Task objective
Transcribe the listing in full, word for word; pictures do not belong in the copy.

■ ■ ■ ■

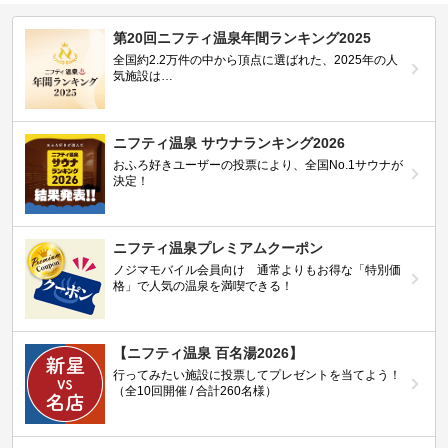
第20回ニフティ温泉年間ランキング2025
全国約2.2万件の中から頂点に選ばれた、2025年の人
気施設は…
ニフティ温泉 サウナランキング2026
おふろ好きユーザーの投票により、全国No.1サウナが
決定！
ニフティ温泉プレミアムクーポン
ノジマモバイル会員向け 通常よりもお得な「特別価
格」で人気の温泉を満喫できる！
【ニフティ温泉 百名湯2026】
行ってみたい施設に投票してプレゼントを当てよう！
（全10回開催 / 合計260名様）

■ ■ ■ ■

Solution
第20回ニフティ温泉年間ランキング2025
全国約2.2万件の中から頂点に選ばれた、2025年の人
気施設は…
ニフティ温泉 サウナランキング2026
おふろ好きユーザーの投票により、全国No.1サウナが
決定！
ニフティ温泉プレミアムクーポン
ノジマモバイル会員向け 通常よりもお得な「特別価
格」で人気の温泉を満喫できる！
【ニフティ温泉 百名湯2026】
行ってみたい施設に投票してプレゼントを当てよう！
（全10回開催 / 合計260名様）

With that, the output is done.